About this task: Could you write out the records below exactly, without omitting a line?

────

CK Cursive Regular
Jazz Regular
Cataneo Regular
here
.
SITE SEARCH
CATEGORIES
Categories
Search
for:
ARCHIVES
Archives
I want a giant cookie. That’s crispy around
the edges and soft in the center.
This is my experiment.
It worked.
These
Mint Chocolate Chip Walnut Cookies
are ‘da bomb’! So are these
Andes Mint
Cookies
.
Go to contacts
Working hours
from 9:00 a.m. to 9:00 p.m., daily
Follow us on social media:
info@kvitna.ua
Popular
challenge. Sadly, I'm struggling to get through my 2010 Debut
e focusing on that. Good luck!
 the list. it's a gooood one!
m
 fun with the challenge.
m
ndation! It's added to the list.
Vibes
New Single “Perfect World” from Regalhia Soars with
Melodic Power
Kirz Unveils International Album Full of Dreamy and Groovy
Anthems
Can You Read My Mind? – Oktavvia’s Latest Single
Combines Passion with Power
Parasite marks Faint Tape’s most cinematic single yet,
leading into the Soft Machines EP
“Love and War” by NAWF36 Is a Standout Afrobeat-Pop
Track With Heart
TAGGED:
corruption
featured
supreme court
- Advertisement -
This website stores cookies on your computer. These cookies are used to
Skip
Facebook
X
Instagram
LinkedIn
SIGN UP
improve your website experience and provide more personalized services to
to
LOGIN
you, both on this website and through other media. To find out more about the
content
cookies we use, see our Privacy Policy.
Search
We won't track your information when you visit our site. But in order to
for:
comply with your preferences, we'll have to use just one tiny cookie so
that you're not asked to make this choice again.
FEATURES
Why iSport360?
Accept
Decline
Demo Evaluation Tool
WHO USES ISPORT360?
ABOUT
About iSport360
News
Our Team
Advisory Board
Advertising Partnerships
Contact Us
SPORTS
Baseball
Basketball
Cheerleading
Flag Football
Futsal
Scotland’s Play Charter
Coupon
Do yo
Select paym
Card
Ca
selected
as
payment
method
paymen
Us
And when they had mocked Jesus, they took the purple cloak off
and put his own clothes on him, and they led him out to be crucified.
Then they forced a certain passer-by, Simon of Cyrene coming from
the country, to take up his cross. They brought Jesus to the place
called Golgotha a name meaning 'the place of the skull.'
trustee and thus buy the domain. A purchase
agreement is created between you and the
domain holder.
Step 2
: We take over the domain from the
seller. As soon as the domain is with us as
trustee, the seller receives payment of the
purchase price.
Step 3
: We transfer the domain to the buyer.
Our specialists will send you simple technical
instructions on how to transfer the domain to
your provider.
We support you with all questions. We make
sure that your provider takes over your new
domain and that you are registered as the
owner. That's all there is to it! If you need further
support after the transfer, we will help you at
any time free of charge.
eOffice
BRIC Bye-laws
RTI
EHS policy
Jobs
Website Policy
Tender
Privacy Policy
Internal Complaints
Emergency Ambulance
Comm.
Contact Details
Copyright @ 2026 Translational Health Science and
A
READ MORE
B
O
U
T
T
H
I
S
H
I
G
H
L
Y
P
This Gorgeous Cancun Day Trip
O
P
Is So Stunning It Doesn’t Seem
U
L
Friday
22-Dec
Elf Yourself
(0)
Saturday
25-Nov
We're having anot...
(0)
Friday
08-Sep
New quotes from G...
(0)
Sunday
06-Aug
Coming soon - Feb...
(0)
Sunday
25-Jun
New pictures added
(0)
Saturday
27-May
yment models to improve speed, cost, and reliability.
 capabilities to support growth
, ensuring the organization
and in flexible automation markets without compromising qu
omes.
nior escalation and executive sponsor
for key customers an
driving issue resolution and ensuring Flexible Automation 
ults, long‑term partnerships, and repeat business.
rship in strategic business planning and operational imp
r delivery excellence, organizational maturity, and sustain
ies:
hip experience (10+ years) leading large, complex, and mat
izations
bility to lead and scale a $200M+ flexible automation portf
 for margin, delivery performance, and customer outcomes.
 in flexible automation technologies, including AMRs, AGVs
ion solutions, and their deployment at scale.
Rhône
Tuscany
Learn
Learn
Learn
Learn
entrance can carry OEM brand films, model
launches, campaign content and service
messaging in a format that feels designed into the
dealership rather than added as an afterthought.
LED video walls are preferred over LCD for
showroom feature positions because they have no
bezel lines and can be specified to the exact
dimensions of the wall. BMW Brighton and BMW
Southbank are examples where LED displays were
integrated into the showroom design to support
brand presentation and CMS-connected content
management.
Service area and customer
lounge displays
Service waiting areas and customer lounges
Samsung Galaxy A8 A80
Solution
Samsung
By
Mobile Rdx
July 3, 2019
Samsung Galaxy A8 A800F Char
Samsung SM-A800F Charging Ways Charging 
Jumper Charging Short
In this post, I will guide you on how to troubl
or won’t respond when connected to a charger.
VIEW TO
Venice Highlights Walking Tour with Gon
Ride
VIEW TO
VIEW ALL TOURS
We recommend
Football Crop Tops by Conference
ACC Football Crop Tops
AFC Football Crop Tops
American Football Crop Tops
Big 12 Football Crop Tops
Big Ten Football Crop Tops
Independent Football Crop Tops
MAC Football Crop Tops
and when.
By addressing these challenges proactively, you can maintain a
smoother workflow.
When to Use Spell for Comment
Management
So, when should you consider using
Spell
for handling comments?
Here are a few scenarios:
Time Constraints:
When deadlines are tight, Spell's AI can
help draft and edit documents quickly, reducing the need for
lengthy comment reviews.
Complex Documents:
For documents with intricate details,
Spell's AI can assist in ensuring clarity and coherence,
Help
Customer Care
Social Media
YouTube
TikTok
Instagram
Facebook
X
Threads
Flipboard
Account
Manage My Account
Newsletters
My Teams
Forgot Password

────

Reply to the task:
CK Cursive Regular
Jazz Regular
Cataneo Regular
here
.
SITE SEARCH
CATEGORIES
Categories
Search
for:
ARCHIVES
Archives
I want a giant cookie. That’s crispy around
the edges and soft in the center.
This is my experiment.
It worked.
These
Mint Chocolate Chip Walnut Cookies
are ‘da bomb’! So are these
Andes Mint
Cookies
.
Go to contacts
Working hours
from 9:00 a.m. to 9:00 p.m., daily
Follow us on social media:
info@kvitna.ua
Popular
challenge. Sadly, I'm struggling to get through my 2010 Debut
e focusing on that. Good luck!
 the list. it's a gooood one!
m
 fun with the challenge.
m
ndation! It's added to the list.
Vibes
New Single “Perfect World” from Regalhia Soars with
Melodic Power
Kirz Unveils International Album Full of Dreamy and Groovy
Anthems
Can You Read My Mind? – Oktavvia’s Latest Single
Combines Passion with Power
Parasite marks Faint Tape’s most cinematic single yet,
leading into the Soft Machines EP
“Love and War” by NAWF36 Is a Standout Afrobeat-Pop
Track With Heart
TAGGED:
corruption
featured
supreme court
- Advertisement -
This website stores cookies on your computer. These cookies are used to
Skip
Facebook
X
Instagram
LinkedIn
SIGN UP
improve your website experience and provide more personalized services to
to
LOGIN
you, both on this website and through other media. To find out more about the
content
cookies we use, see our Privacy Policy.
Search
We won't track your information when you visit our site. But in order to
for:
comply with your preferences, we'll have to use just one tiny cookie so
that you're not asked to make this choice again.
FEATURES
Why iSport360?
Accept
Decline
Demo Evaluation Tool
WHO USES ISPORT360?
ABOUT
About iSport360
News
Our Team
Advisory Board
Advertising Partnerships
Contact Us
SPORTS
Baseball
Basketball
Cheerleading
Flag Football
Futsal
Scotland’s Play Charter
Coupon
Do yo
Select paym
Card
Ca
selected
as
payment
method
paymen
Us
And when they had mocked Jesus, they took the purple cloak off
and put his own clothes on him, and they led him out to be crucified.
Then they forced a certain passer-by, Simon of Cyrene coming from
the country, to take up his cross. They brought Jesus to the place
called Golgotha a name meaning 'the place of the skull.'
trustee and thus buy the domain. A purchase
agreement is created between you and the
domain holder.
Step 2
: We take over the domain from the
seller. As soon as the domain is with us as
trustee, the seller receives payment of the
purchase price.
Step 3
: We transfer the domain to the buyer.
Our specialists will send you simple technical
instructions on how to transfer the domain to
your provider.
We support you with all questions. We make
sure that your provider takes over your new
domain and that you are registered as the
owner. That's all there is to it! If you need further
support after the transfer, we will help you at
any time free of charge.
eOffice
BRIC Bye-laws
RTI
EHS policy
Jobs
Website Policy
Tender
Privacy Policy
Internal Complaints
Emergency Ambulance
Comm.
Contact Details
Copyright @ 2026 Translational Health Science and
A
READ MORE
B
O
U
T
T
H
I
S
H
I
G
H
L
Y
P
This Gorgeous Cancun Day Trip
O
P
Is So Stunning It Doesn’t Seem
U
L
Friday
22-Dec
Elf Yourself
(0)
Saturday
25-Nov
We're having anot...
(0)
Friday
08-Sep
New quotes from G...
(0)
Sunday
06-Aug
Coming soon - Feb...
(0)
Sunday
25-Jun
New pictures added
(0)
Saturday
27-May
yment models to improve speed, cost, and reliability.
 capabilities to support growth
, ensuring the organization
and in flexible automation markets without compromising qu
omes.
nior escalation and executive sponsor
for key customers an
driving issue resolution and ensuring Flexible Automation 
ults, long‑term partnerships, and repeat business.
rship in strategic business planning and operational imp
r delivery excellence, organizational maturity, and sustain
ies:
hip experience (10+ years) leading large, complex, and mat
izations
bility to lead and scale a $200M+ flexible automation portf
 for margin, delivery performance, and customer outcomes.
 in flexible automation technologies, including AMRs, AGVs
ion solutions, and their deployment at scale.
Rhône
Tuscany
Learn
Learn
Learn
Learn
entrance can carry OEM brand films, model
launches, campaign content and service
messaging in a format that feels designed into the
dealership rather than added as an afterthought.
LED video walls are preferred over LCD for
showroom feature positions because they have no
bezel lines and can be specified to the exact
dimensions of the wall. BMW Brighton and BMW
Southbank are examples where LED displays were
integrated into the showroom design to support
brand presentation and CMS-connected content
management.
Service area and customer
lounge displays
Service waiting areas and customer lounges
Samsung Galaxy A8 A80
Solution
Samsung
By
Mobile Rdx
July 3, 2019
Samsung Galaxy A8 A800F Char
Samsung SM-A800F Charging Ways Charging 
Jumper Charging Short
In this post, I will guide you on how to troubl
or won’t respond when connected to a charger.
VIEW TO
Venice Highlights Walking Tour with Gon
Ride
VIEW TO
VIEW ALL TOURS
We recommend
Football Crop Tops by Conference
ACC Football Crop Tops
AFC Football Crop Tops
American Football Crop Tops
Big 12 Football Crop Tops
Big Ten Football Crop Tops
Independent Football Crop Tops
MAC Football Crop Tops
and when.
By addressing these challenges proactively, you can maintain a
smoother workflow.
When to Use Spell for Comment
Management
So, when should you consider using
Spell
for handling comments?
Here are a few scenarios:
Time Constraints:
When deadlines are tight, Spell's AI can
help draft and edit documents quickly, reducing the need for
lengthy comment reviews.
Complex Documents:
For documents with intricate details,
Spell's AI can assist in ensuring clarity and coherence,
Help
Customer Care
Social Media
YouTube
TikTok
Instagram
Facebook
X
Threads
Flipboard
Account
Manage My Account
Newsletters
My Teams
Forgot Password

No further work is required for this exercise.